Third, China’s growing supply of skilled engineers can replicate and produce new products so quickly that private Western firms don’t have time to recover their own R&D costs.
Fourth, Chinese firms are better situated to pursue profitable opportunities in developing regions by offering affordable versions of Western products.
China’s intentions are nothing new, but until recently have not given the West this type of pause. Indeed, the West was confident that a socialist society could not be innovative without resorting to private ownership of the means of production. The heightened apprehension isn’t so much about the feasibility of China’s model as the harm it might do to what the late economist William Baumol called the “free-market innovation machine.”
Baumol tells us that the basic reason for the transformational economic growth experienced by the West beginning around 1700 was the acceleration of technical progress. Today, private firms supply more than 83 percent of the $356 billion spent on U.S. R&D, according to 2017 figures from the National Science Foundation. In some industries -- such as computer and data processing or health -- R&D spending exceeds 10 percent of total revenues.
These companies are wary of entering into a collaboration that turns their hard-won innovation into an opportunity for a Chinese partner to expropriate. There’s a downside for China, too: Expropriation today risks tomorrow’s foreign investment opportunities, and will quickly run into diminishing returns. In the long run, no country benefits by going alone.
Rather than seeing who can inflict the most damage, it’s time to encourage a healthier dissemination of ideas. One possible solution would enable formal, amicable, and mutually beneficial transfers of intellectual property among firms on both sides of the Pacific.
A technology licensing market needs a proper rule-bound environment -- a consortium of sorts -- that can incentivize this voluntary dissemination. There are many reasons why a firm specializing in a particular technology might rent out access to its intellectual property. A firm already at full capacity may simply choose to license a product. Inventive firms may not excel at marketing, production, or distribution. Universities routinely face this limitation.
With formal dispute resolution arrangements in place, we can at least partially resolve the conflict between innovation and dissemination. Companies can benefit from the respective advantages of their partners. It may be cheaper, faster, and easier than starting from scratch.

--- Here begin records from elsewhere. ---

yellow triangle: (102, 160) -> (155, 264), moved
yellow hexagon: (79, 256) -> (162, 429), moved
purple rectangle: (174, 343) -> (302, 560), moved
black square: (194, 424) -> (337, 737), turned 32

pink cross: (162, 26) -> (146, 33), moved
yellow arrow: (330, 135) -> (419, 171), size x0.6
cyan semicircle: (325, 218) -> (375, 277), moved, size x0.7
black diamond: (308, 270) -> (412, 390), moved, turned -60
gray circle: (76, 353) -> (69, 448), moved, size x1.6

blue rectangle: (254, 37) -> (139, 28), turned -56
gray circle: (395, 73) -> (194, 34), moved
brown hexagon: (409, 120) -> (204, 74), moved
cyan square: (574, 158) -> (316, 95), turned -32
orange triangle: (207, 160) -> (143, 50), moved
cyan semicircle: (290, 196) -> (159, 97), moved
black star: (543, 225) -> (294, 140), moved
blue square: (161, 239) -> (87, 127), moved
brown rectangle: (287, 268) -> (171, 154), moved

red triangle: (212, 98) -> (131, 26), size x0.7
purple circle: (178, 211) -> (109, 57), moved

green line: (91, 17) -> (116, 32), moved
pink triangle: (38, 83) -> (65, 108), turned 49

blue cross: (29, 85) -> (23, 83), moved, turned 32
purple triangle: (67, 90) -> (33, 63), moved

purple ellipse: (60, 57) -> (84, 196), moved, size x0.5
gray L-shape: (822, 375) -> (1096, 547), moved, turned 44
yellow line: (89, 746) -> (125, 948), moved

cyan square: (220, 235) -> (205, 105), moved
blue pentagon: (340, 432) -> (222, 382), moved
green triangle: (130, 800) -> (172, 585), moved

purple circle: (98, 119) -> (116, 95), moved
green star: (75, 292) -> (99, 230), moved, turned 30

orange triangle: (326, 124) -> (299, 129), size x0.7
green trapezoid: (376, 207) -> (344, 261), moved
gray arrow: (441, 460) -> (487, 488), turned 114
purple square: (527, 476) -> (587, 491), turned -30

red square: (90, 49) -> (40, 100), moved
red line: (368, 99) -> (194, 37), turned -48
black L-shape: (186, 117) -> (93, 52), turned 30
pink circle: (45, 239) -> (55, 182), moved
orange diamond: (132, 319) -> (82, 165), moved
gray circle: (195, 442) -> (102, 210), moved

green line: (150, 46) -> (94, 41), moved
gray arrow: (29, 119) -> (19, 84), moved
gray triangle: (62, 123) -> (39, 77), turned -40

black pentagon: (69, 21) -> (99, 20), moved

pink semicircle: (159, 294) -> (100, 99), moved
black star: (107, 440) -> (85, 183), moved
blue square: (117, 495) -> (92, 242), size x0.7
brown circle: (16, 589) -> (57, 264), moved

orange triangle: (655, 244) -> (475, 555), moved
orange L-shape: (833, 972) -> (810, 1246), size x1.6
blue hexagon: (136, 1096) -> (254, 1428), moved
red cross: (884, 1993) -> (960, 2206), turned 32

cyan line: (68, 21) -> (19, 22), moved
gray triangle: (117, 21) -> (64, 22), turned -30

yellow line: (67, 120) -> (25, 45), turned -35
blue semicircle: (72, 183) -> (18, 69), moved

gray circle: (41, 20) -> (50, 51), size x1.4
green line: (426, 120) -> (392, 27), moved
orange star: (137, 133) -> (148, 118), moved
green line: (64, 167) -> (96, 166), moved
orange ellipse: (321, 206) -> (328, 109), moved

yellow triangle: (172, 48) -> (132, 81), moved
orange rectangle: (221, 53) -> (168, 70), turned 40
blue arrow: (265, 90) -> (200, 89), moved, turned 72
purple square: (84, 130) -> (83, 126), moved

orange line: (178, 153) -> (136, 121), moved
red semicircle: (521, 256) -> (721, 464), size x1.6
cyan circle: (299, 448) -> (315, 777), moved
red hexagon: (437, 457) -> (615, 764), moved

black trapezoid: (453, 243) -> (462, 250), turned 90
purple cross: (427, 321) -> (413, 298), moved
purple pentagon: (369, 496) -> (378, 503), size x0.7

Voluntary technology transference may also be necessary to avoid patent infringement or to acquire a technology that is necessary for successfully commercializing a different technology. An amiable transfer is cheaper and quicker than a hostile one. Competitive mechanisms make dissemination a normal part of business, and transfers occur in the thousands. When both parties can confidently agree on the rules, both can spend more on innovation and specialize in what they do best.
Once it becomes clear that consortium members gain products, opportunities, and advantages, others will invariably join. The market may punish firms that choose to say outside it. Isolated firms, just like isolated nations, will only be able to offer products that result from their own efforts.
Most important, companies are shielded from competitors gaining absolute superiority, enjoying protection-by-cooperation from a surprise attack by one side possessing advantages the other lacks.
The only durable solution to the current dispute is to find areas in which China’s long-term interests align with the West’s. Focusing on trade deficits is the short game and can yield no more than an early harvest. Everyone’s long-term interests lie in playing the long game. This makes the credibility of our institutions more important than ever.
If we work toward cooperation, then success in innovation in one economy can aid the other, enhancing the incentive for independent activity in both.
Hilton Root is a professor at George Mason University and author of “Dynamics Among Nations,” published by MIT Press. The views expressed are the author's own.